| TASK TO COMPLETE |
Wherever a line of the records contains "breadcrumb", copy that line.

[Document layout detection data]
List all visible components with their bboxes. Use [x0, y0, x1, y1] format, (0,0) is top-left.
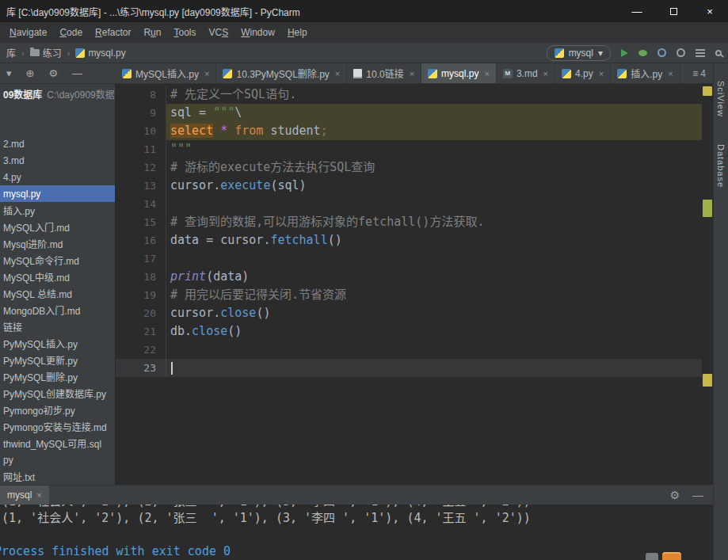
profiler-button[interactable] [677, 48, 685, 57]
menu-code[interactable]: Code [53, 24, 89, 41]
menu-bar: NavigateCodeRefactorRunToolsVCSWindowHel… [0, 22, 728, 43]
tree-item[interactable]: 2.md [0, 135, 115, 152]
tree-item[interactable]: mysql.py [0, 185, 115, 202]
tree-item[interactable]: MySQL 总结.md [0, 285, 115, 302]
editor-tab[interactable]: 3.md× [497, 63, 555, 83]
code-line[interactable]: 20cursor.close() [116, 304, 713, 322]
code-line[interactable]: 16data = cursor.fetchall() [116, 231, 713, 250]
menu-navigate[interactable]: Navigate [3, 24, 53, 41]
search-everywhere-icon[interactable] [715, 50, 722, 56]
close-button[interactable]: × [692, 0, 728, 22]
tree-item[interactable]: 3.md [0, 152, 115, 169]
menu-refactor[interactable]: Refactor [89, 24, 137, 41]
code-line[interactable]: 12# 游标的execute方法去执行SQL查询 [116, 158, 713, 177]
tool-window-sciview[interactable]: SciView [716, 81, 726, 117]
project-root-row[interactable]: 09数据库C:\day0909数据 [0, 86, 115, 102]
code-line[interactable]: 22 [116, 341, 713, 359]
tree-item[interactable]: MySQL中级.md [0, 269, 115, 285]
tree-item[interactable]: PyMySQL插入.py [0, 335, 115, 352]
hidden-tabs-button[interactable]: ≡ 4 [685, 63, 713, 83]
tab-close-icon[interactable]: × [543, 69, 548, 78]
tree-item[interactable]: PyMySQL创建数据库.py [0, 385, 115, 402]
debug-bug-button[interactable] [638, 50, 647, 56]
editor-tab[interactable]: 10.0链接× [347, 63, 421, 83]
tree-item[interactable]: 4.py [0, 169, 115, 185]
code-line[interactable]: 21db.close() [116, 322, 713, 341]
coverage-button[interactable] [657, 48, 666, 57]
locate-file-icon[interactable]: ⊕ [26, 67, 35, 79]
editor-tabs-row: ▾ ⊕ ⚙ — MySQL插入.py×10.3PyMySQL删除.py×10.0… [0, 63, 713, 84]
editor-scrollbar[interactable] [702, 84, 713, 485]
code-line[interactable]: 10select * from student; [116, 122, 713, 140]
code-line[interactable]: 15# 查询到的数据,可以用游标对象的fetchall()方法获取. [116, 213, 713, 231]
menu-run[interactable]: Run [137, 24, 167, 41]
tree-item[interactable]: 链接 [0, 318, 115, 335]
text-file-icon [353, 69, 362, 78]
code-line[interactable]: 9sql = """\ [116, 104, 713, 122]
code-line[interactable]: 23 [116, 359, 713, 377]
tree-item[interactable]: Pymongo安装与连接.md [0, 418, 115, 435]
tab-close-icon[interactable]: × [204, 69, 209, 78]
breadcrumb-item[interactable]: 练习 [30, 46, 62, 59]
editor-tab[interactable]: 插入.py× [611, 63, 680, 83]
run-button[interactable] [621, 49, 628, 57]
code-line[interactable]: 8# 先定义一个SQL语句. [116, 86, 713, 104]
code-line[interactable]: 14 [116, 195, 713, 213]
py-file-icon [562, 69, 571, 78]
tab-close-icon[interactable]: × [410, 69, 414, 78]
console-tab-mysql[interactable]: mysql × [0, 486, 49, 505]
hide-panel-icon[interactable]: — [72, 67, 82, 79]
tab-close-icon[interactable]: × [668, 69, 673, 78]
breadcrumb-item[interactable]: mysql.py [75, 48, 125, 59]
console-settings-gear-icon[interactable]: ⚙ [669, 489, 680, 501]
project-settings-gear-icon[interactable]: ⚙ [48, 67, 58, 79]
console-tab-close-icon[interactable]: × [36, 490, 41, 500]
notification-icon[interactable] [646, 553, 658, 560]
tool-window-database[interactable]: Database [716, 144, 726, 188]
minimize-button[interactable]: — [619, 0, 655, 22]
maximize-icon [670, 8, 677, 15]
tree-item[interactable]: Mysql进阶.md [0, 235, 115, 252]
code-line[interactable]: 11""" [116, 140, 713, 158]
breadcrumb-item[interactable]: 库 [6, 46, 16, 59]
tree-item[interactable]: py [0, 451, 115, 468]
code-line[interactable]: 19# 用完以后要记得关闭.节省资源 [116, 286, 713, 304]
tree-item[interactable]: MongoDB入门.md [0, 302, 115, 318]
run-anything-button[interactable] [696, 49, 705, 57]
stripe-marker [703, 86, 712, 96]
code-editor[interactable]: 8# 先定义一个SQL语句.9sql = """\10select * from… [116, 84, 713, 485]
menu-vcs[interactable]: VCS [203, 24, 235, 41]
tree-item[interactable]: PyMySQL更新.py [0, 352, 115, 368]
project-dropdown-icon[interactable]: ▾ [6, 67, 12, 79]
tab-close-icon[interactable]: × [484, 69, 489, 78]
line-number: 18 [116, 268, 166, 286]
tree-item[interactable]: Pymongo初步.py [0, 402, 115, 418]
code-line[interactable]: 17 [116, 250, 713, 268]
middle-row: ▾ ⊕ ⚙ — MySQL插入.py×10.3PyMySQL删除.py×10.0… [0, 63, 728, 560]
console-minimize-icon[interactable]: — [692, 489, 703, 501]
tab-close-icon[interactable]: × [335, 69, 340, 78]
code-line[interactable]: 18print(data) [116, 268, 713, 286]
code-line[interactable]: 13cursor.execute(sql) [116, 177, 713, 195]
right-tool-window-bar: SciView Database [713, 63, 728, 560]
menu-help[interactable]: Help [281, 24, 314, 41]
maximize-button[interactable] [655, 0, 692, 22]
menu-window[interactable]: Window [234, 24, 281, 41]
breadcrumb: 库›练习›mysql.py [6, 46, 547, 59]
tree-item[interactable]: 插入.py [0, 202, 115, 219]
code-text [166, 341, 713, 359]
run-config-combo[interactable]: mysql ▾ [547, 45, 611, 61]
tab-close-icon[interactable]: × [599, 69, 604, 78]
menu-tools[interactable]: Tools [167, 24, 202, 41]
event-log-balloon-icon[interactable] [662, 552, 681, 560]
editor-tab[interactable]: 10.3PyMySQL删除.py× [216, 63, 347, 83]
editor-tab[interactable]: MySQL插入.py× [116, 63, 216, 83]
tree-item[interactable]: 网址.txt [0, 468, 115, 485]
tree-item[interactable]: MySQL命令行.md [0, 252, 115, 269]
tree-item[interactable]: PyMySQL删除.py [0, 368, 115, 385]
code-text [166, 359, 713, 377]
tree-item[interactable]: thwind_MySQL可用.sql [0, 435, 115, 451]
tree-item[interactable]: MySQL入门.md [0, 219, 115, 235]
editor-tab[interactable]: 4.py× [555, 63, 611, 83]
editor-tab[interactable]: mysql.py× [421, 63, 497, 83]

| ANSWER BOX |
breadcrumb-item[interactable]: 练习 [30, 46, 62, 59]
breadcrumb-item[interactable]: mysql.py [75, 48, 125, 59]
breadcrumb-item[interactable]: 库 [6, 46, 16, 59]
breadcrumb: 库›练习›mysql.py [6, 46, 547, 59]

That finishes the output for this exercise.